A new plan from Related Beal proposes to turn a few bland office buildings near Faneuil Hall into a vibrant commercial complex offering a mix of boutiques, restaurants, residential apartments, and hotels. With DTX pretty much transformed completely from what it once was, this could be the next neighborhood to revitalize as Boston evolves. The one-acre project encompasses a stretch of Water, Devonshire, and Congress streets and has been termed Congress Square.

The Making of Congress Square
Related Beal has held these properties since December 2013, but the former owner Fidelity did not move out until late 2014. Now, the Congress Square/Quaker Lane renovation project can really get back on track and the area once reserved for banks can be transformed into something that all Bostonians can enjoy. Acknowledging the delays, downtown Boston BID President Rosemarie Sansone said, “We still have a ways to go, but the transformation people have been waiting for is finally happening.”

Right now, Related Beal is seeking development permits for all of the buildings, but may outsource some redevelopment to other service providers. Fidelity’s old Water Street compound is going to be transformed and rented to other business while the Congress Street property will become another boutique apartment complex. Two new buildings are also going up on Congress Street.
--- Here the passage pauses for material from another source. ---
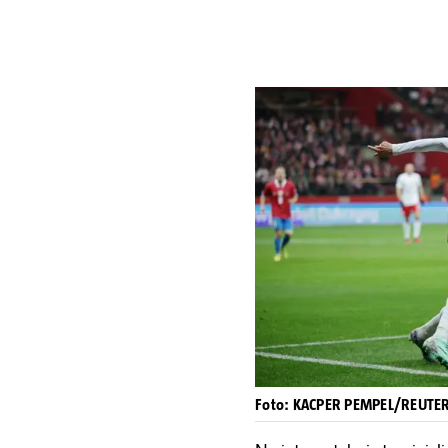
Foto: KACPER PEMPEL/REUTE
The Devonshire Street property, currently a parking lot, will be made over into a 13-story boutique hotel. Heads up, guys – that’s an unlucky number!

When complete, each of these buildings will have a large glass-front shop on the ground floor, opening right up onto Quaker Lane. “These buildings and this location present us with the opportunity to . . . create a real destination,” Related Beal’s executive Vice President Stephen Faber said.

Faneuil Hall Foot Traffic

Faneuil Hall Foot Traffic

Quaker Lane’s Makeover
Right now, Quaker Lane is a quiet downtown thoroughfare that, aside from connecting Washington and Congress Streets, doesn’t really do much. Related Beal’s project filing documents state as much, noting that, “Quaker Lane will be transformed from an under-utilized service way into an exceptional pedestrian experience, lined with boutiques, cafes and restaurants, nightlife attractions and distinct retail venues.”

The redevelopment project would add restaurants, shops, and other draws and really help to blend the Post Office Square area with the evolving Faneuil Hall area. In keeping with the sort of colonial charm preservationists love about Boston, Quaker Lane would even be redone in cobblestone pavers and become a pedestrian-only zone with outdoor seating areas and overhead lighting.

When all is said and done, the redevelopment will make the area a 24-hour destination instead of just a 9-to-5 part of town. The end result will be another vibrant mixed-use experiment that caters to the needs of residents and business owners while maintaining an open and airy feel. An artists’ rendering of the converted Quaker Lane certainly looks exciting.

Related Beal plans to start work in the area in the fall of 2015, and hopes to have it complete by 2017. We know that delays can arise, but we think the project overall will complement the rest of downtown Boston’s redevelopment and make the city even more of a draw for travelers, commuters, and residents alike!

If you’ve steered clear of Faneuil Hall unless relatives from out of town came to visit you, this redevelopment project just might change how you feel about the area as it provides travelers, tourists, students, and downtown Boston residents with more reasons to spend time in the area. This exciting redevelopment project is certainly something to keep track of – and we’ll update you on the project’s progress as things continue to evolve.